__Materials provided__
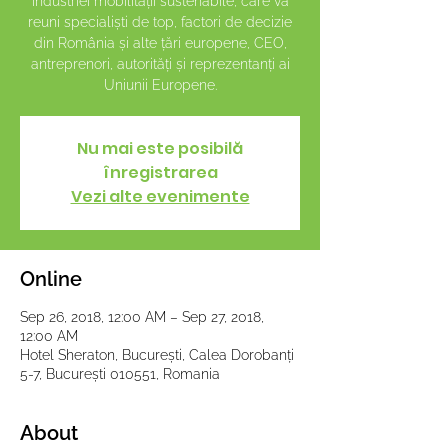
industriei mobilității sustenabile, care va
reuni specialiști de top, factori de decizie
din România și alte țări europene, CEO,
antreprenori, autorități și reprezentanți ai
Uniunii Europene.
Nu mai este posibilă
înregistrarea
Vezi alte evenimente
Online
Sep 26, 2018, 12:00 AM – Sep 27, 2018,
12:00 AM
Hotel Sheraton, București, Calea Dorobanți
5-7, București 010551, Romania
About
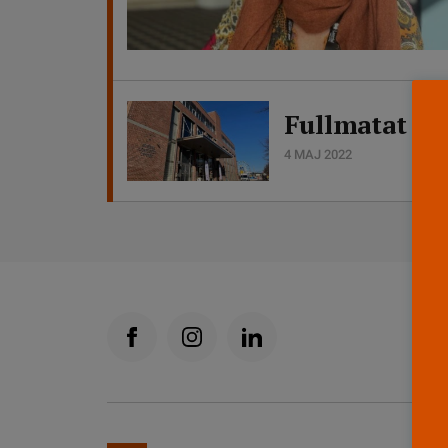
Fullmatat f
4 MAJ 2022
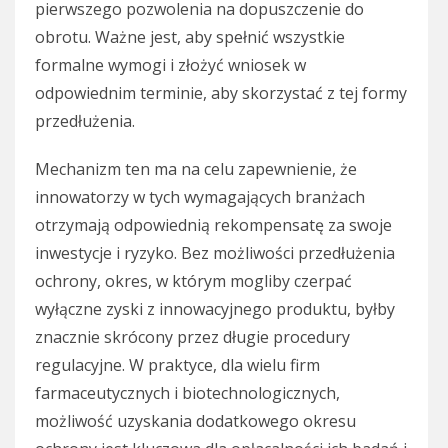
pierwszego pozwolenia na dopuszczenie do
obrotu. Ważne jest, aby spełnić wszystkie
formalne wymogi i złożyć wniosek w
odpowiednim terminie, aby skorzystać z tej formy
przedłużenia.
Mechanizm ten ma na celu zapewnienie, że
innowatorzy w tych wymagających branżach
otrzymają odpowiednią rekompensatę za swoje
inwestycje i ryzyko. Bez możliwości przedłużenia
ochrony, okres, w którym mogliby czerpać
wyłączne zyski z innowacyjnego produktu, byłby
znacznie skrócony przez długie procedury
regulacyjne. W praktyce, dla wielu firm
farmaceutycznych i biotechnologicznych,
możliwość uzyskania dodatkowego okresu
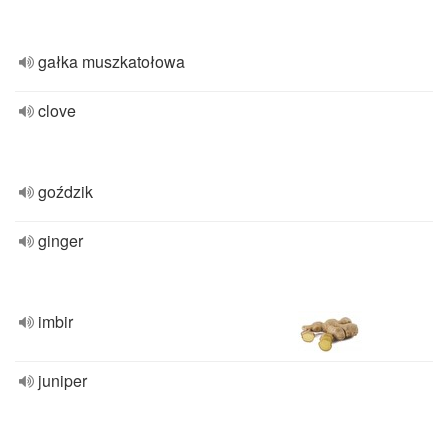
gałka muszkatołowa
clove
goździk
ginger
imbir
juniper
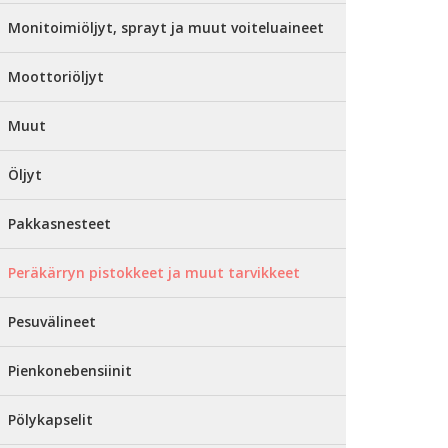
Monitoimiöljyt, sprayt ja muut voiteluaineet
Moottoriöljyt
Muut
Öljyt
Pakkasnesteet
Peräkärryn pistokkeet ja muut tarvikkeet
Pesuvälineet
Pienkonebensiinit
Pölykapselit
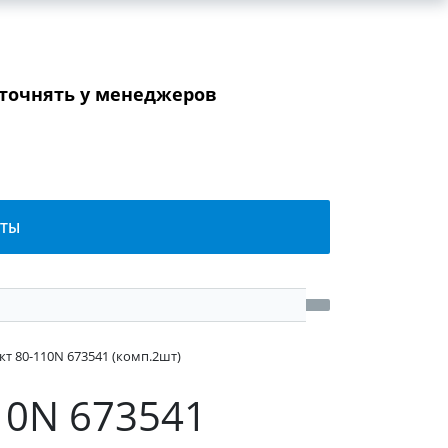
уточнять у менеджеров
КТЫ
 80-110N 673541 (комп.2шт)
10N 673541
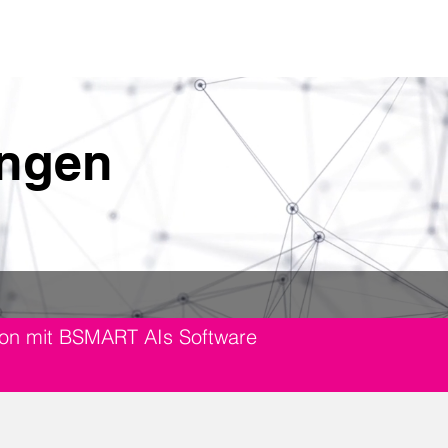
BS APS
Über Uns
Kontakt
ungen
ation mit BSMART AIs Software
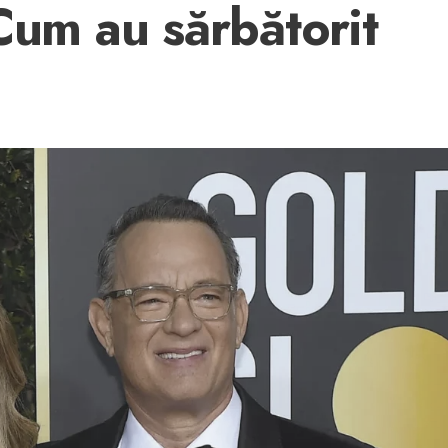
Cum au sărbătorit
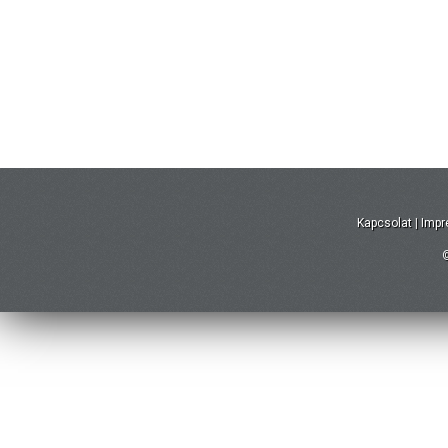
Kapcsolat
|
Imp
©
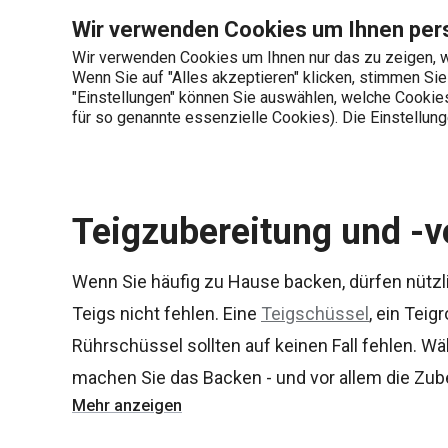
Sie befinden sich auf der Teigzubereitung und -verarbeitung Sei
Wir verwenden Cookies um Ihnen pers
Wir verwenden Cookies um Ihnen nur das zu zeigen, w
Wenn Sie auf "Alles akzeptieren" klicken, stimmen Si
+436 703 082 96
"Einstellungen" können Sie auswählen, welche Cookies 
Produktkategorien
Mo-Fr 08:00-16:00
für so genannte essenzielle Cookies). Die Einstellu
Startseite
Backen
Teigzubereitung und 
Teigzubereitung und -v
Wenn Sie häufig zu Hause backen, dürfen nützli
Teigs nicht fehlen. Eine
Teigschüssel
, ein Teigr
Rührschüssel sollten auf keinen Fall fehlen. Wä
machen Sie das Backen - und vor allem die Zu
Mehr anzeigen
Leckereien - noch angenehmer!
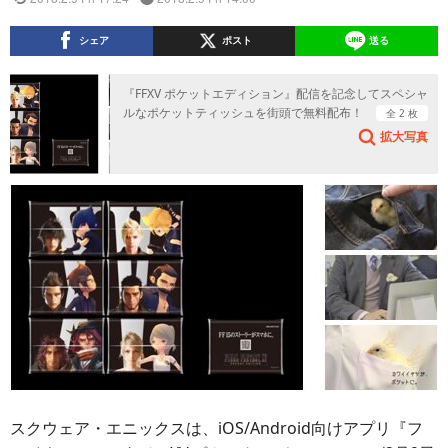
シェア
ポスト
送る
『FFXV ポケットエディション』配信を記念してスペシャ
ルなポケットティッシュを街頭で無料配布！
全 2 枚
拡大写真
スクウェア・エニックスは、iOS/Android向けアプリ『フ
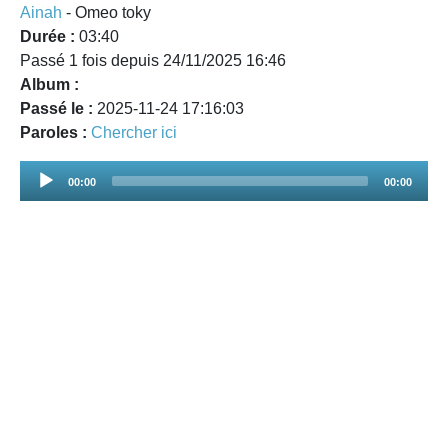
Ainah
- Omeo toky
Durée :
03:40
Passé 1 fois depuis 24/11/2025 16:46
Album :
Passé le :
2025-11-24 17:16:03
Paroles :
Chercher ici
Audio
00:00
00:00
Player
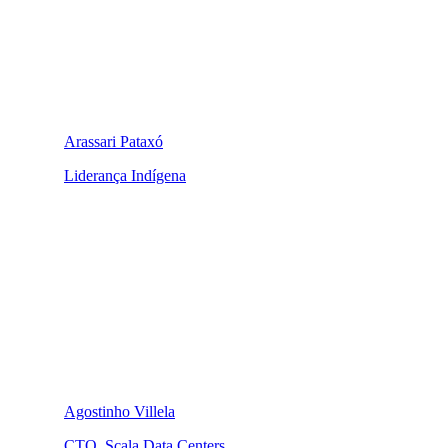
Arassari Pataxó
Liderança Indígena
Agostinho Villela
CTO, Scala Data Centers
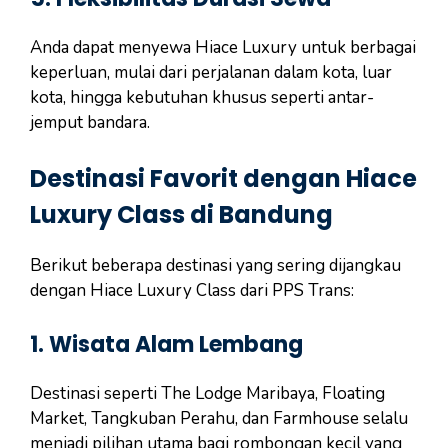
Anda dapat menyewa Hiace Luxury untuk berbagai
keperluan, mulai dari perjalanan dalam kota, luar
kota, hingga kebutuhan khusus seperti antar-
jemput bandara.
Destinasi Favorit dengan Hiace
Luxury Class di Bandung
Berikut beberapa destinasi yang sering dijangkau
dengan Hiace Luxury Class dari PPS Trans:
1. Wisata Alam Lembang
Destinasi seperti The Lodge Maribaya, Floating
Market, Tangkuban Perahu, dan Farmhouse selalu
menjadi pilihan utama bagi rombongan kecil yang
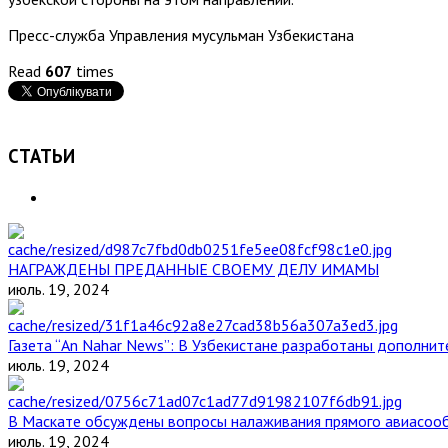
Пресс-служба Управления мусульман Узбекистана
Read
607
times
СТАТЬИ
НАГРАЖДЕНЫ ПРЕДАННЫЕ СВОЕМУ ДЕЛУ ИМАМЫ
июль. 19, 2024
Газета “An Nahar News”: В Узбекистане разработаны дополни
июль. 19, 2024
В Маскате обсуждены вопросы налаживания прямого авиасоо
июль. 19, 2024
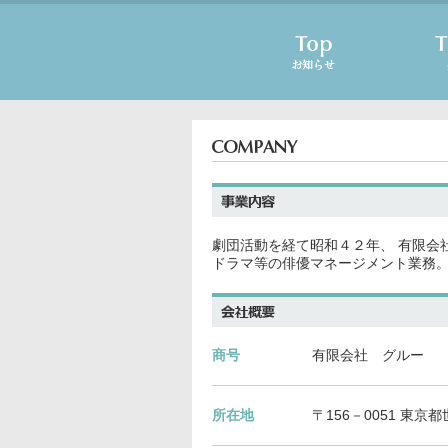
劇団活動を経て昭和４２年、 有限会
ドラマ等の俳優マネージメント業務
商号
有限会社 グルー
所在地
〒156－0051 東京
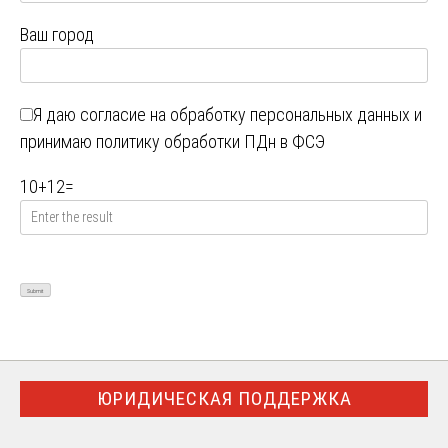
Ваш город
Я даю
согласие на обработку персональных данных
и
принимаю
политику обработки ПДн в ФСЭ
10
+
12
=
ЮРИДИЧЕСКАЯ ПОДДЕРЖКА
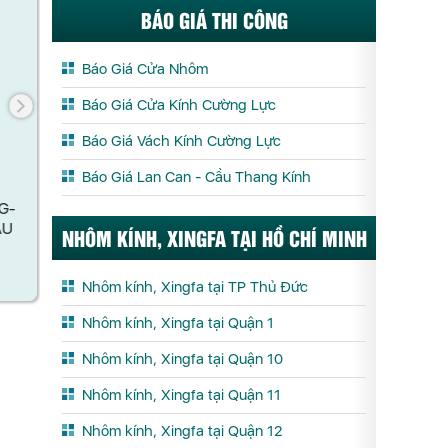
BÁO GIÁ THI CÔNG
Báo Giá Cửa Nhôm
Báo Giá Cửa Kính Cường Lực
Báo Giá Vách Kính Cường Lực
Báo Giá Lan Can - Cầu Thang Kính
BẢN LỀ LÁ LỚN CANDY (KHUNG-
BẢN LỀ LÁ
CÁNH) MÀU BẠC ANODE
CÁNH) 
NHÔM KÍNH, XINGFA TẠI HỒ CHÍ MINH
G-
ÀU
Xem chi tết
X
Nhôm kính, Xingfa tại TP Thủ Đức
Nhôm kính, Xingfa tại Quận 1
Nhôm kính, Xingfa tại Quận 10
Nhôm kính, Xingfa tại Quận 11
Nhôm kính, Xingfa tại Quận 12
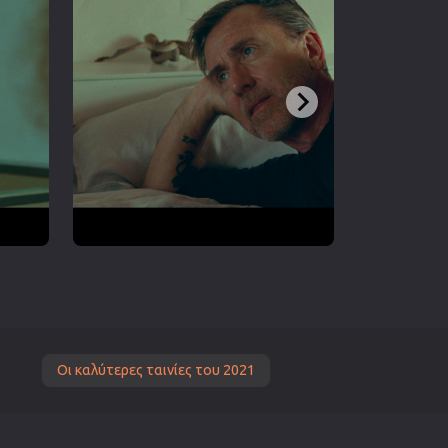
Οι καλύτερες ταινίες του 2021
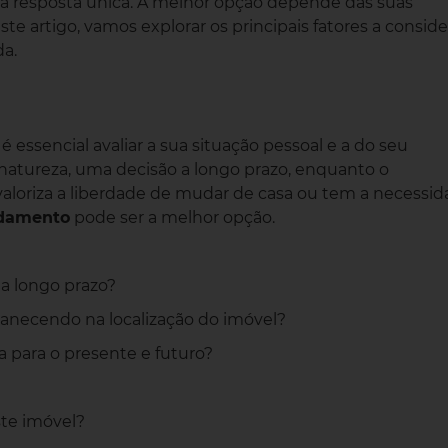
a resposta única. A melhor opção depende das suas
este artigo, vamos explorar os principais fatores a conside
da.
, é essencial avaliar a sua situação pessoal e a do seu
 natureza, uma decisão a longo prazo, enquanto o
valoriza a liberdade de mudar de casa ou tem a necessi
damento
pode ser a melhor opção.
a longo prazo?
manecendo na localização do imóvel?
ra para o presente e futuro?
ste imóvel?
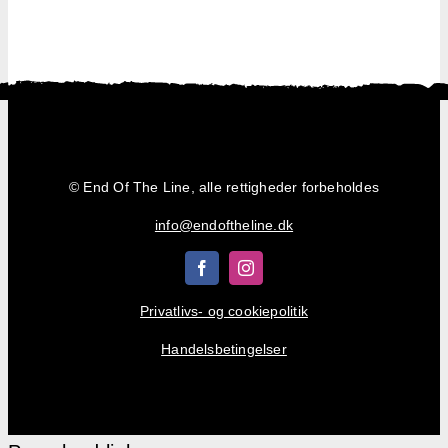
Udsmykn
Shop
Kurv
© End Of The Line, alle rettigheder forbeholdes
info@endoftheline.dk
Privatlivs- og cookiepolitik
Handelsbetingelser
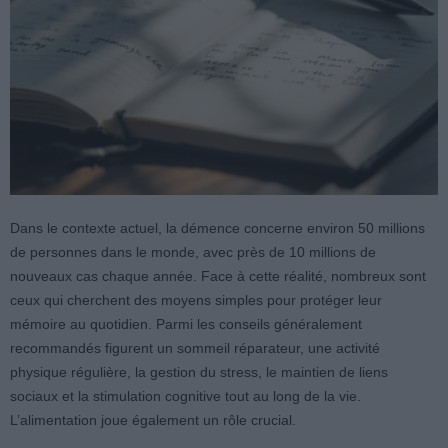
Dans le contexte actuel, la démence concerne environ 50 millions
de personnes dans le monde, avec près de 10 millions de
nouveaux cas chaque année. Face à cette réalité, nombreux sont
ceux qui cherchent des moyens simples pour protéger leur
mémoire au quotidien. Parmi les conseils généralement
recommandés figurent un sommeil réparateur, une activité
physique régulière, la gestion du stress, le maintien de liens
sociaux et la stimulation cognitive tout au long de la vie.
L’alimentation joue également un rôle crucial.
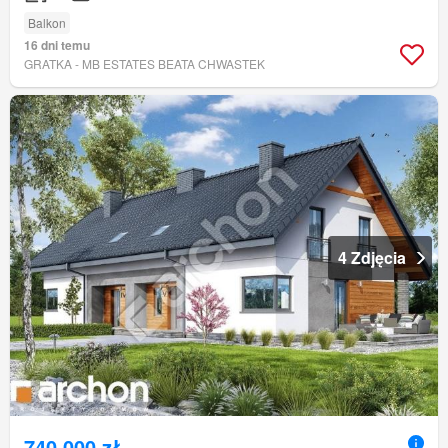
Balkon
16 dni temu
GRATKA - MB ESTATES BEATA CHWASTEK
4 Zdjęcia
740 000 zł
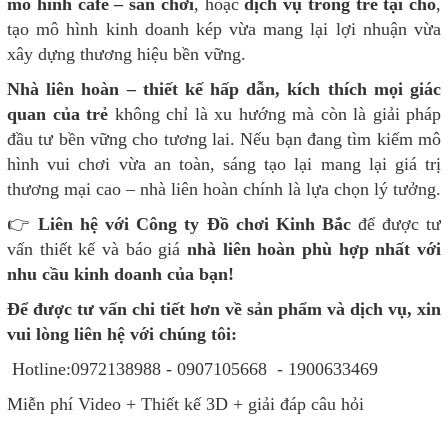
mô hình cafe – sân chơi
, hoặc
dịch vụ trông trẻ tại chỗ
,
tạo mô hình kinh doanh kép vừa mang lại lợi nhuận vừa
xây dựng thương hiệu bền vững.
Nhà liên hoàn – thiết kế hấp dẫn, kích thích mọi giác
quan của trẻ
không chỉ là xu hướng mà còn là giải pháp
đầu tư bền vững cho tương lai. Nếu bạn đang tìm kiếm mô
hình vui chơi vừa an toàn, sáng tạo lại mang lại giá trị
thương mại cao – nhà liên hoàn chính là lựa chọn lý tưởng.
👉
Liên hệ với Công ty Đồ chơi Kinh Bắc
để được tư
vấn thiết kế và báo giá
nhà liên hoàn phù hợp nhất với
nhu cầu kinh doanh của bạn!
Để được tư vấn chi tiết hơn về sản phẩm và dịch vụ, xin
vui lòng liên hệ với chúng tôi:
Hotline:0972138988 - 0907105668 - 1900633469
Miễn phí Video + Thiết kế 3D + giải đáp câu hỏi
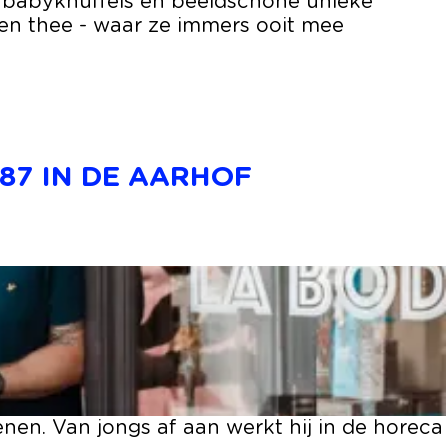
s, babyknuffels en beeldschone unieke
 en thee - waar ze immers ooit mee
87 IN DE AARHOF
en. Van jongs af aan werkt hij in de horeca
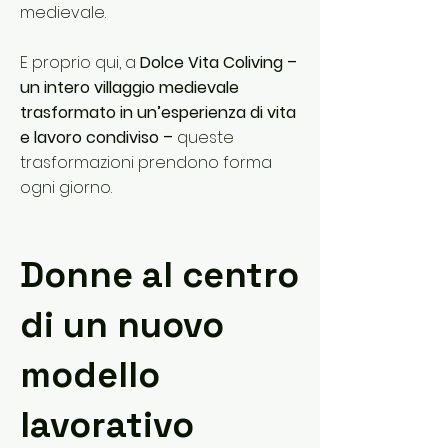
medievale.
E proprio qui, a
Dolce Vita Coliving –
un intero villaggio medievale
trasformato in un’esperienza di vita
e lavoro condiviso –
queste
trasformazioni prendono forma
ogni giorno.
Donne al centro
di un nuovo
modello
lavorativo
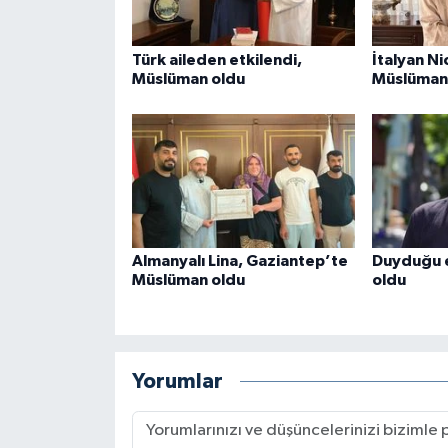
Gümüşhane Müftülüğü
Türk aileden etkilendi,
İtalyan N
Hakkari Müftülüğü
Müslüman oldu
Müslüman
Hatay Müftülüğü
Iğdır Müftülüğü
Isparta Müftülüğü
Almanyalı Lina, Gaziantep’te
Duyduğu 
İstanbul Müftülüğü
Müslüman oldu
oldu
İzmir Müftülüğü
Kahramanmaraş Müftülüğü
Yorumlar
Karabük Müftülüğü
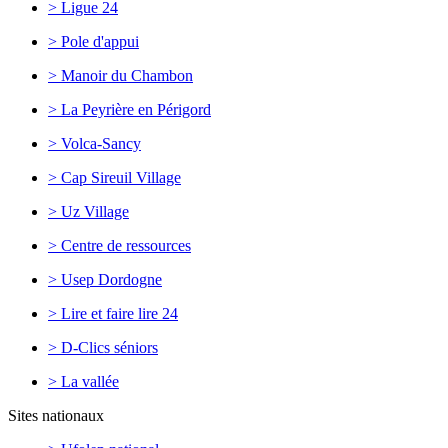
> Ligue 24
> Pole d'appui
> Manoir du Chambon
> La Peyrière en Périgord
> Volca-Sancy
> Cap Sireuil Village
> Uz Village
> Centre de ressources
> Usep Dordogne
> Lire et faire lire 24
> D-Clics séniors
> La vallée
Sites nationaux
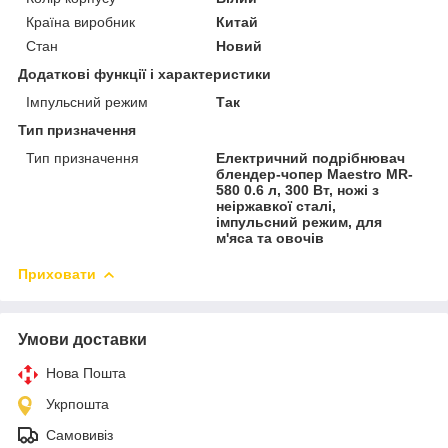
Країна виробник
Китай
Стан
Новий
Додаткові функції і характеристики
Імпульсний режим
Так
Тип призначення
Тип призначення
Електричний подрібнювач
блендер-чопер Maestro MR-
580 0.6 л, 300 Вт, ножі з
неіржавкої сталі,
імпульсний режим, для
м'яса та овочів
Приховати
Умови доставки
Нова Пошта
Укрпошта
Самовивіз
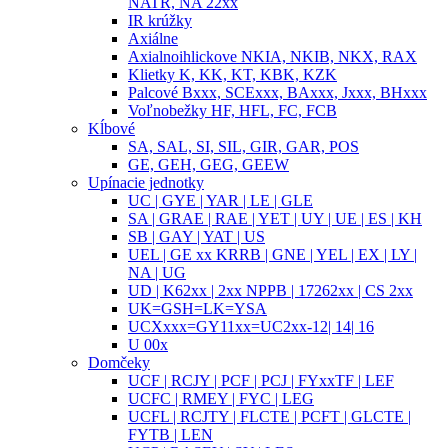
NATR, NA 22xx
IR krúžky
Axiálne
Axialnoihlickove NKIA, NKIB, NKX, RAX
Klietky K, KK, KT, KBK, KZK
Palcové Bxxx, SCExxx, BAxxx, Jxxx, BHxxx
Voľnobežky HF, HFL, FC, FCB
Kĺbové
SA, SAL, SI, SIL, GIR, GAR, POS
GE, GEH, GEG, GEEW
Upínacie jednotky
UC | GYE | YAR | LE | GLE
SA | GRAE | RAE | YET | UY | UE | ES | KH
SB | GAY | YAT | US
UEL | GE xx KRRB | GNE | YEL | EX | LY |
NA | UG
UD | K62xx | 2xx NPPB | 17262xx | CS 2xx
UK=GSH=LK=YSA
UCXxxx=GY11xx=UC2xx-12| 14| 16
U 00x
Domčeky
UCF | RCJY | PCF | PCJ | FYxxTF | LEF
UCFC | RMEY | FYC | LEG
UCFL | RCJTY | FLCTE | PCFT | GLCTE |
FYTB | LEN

__Work request__
In the records above, find the lines holding "thương". Copy each one.

__Result of the task__
xây dựng thương hiệu bền vững.
thương mại cao – nhà liên hoàn chính là lựa chọn lý tưởng.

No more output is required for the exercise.